May 27, 2020 | Press Releases

The Daily 202: Marco Rubio warns of instability without structural changes to help minorities in coronavirus recovery
By James Hohmann
The Washington Post
May 27, 2020
 
The novel coronavirus is not just killing nonwhite Americans at vastly higher rates, it’s also eliminating far more of their jobs and disproportionately driving their small businesses toward bankruptcy. 
 

 
Rubio had planned to deliver an address earlier this year on how an embrace of what he has branded “common-good capitalism” could bring more “dignified work” to minority communities. His advance team had scouted out a venue at Florida A&M, a historically black university in Tallahassee that has some successful programs he could highlight.

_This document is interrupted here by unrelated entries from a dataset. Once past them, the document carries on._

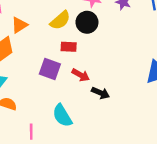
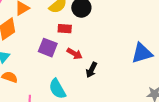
black arrow: (100, 93) -> (91, 70), turned 91

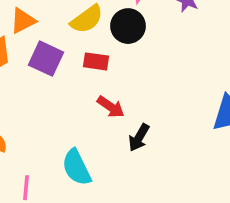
purple square: (48, 48) -> (46, 59), moved

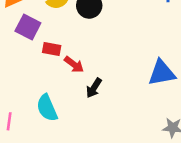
red rectangle: (96, 61) -> (52, 49), moved

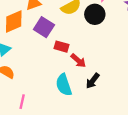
cyan semicircle: (47, 108) -> (64, 85), moved

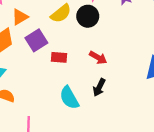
purple square: (44, 27) -> (36, 40), turned 36
red arrow: (78, 61) -> (98, 58), moved

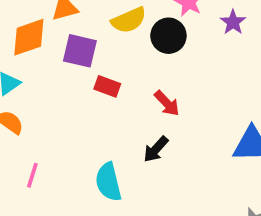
purple square: (36, 40) -> (80, 51), turned 30
cyan semicircle: (69, 98) -> (108, 182), moved

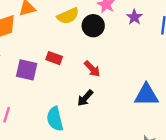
purple square: (80, 51) -> (27, 70), moved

But the impeachment trial, the Democratic presidential primaries and then the coronavirus contagion shelved those plans. Rubio didn’t want to wait until crowds can gather again, so he penned an essay that was posted this morning on Medium. He’s also planning to hold hearings on the theme.
 
“When we talk about the people in America who have been displaced by economic decisions made over the last 20 or 30 years, the prototype that people use is stories about the white working-class voter, the voters featured in ‘Hillbilly Elegy,’ and what some would call the prototypical Trump voter,” Rubio explained. “That’s most certainly part of the story: The rural, white voter who has been left behind by globalization. But the piece that’s been left out is the impact it’s had on the African American community and, to some extent, on other minority communities, like the Hispanic community.”
 
Rubio blames deindustrialization for pushing non-college-educated workers into the low-wage, but essential, service jobs that have made them more susceptible to coronavirus infections. He pointed to data that show the earnings gap between whites and blacks in the country was diminishing from the years after World War II until the early 1970s, but then it began to broaden again and has continued along a similar trend line.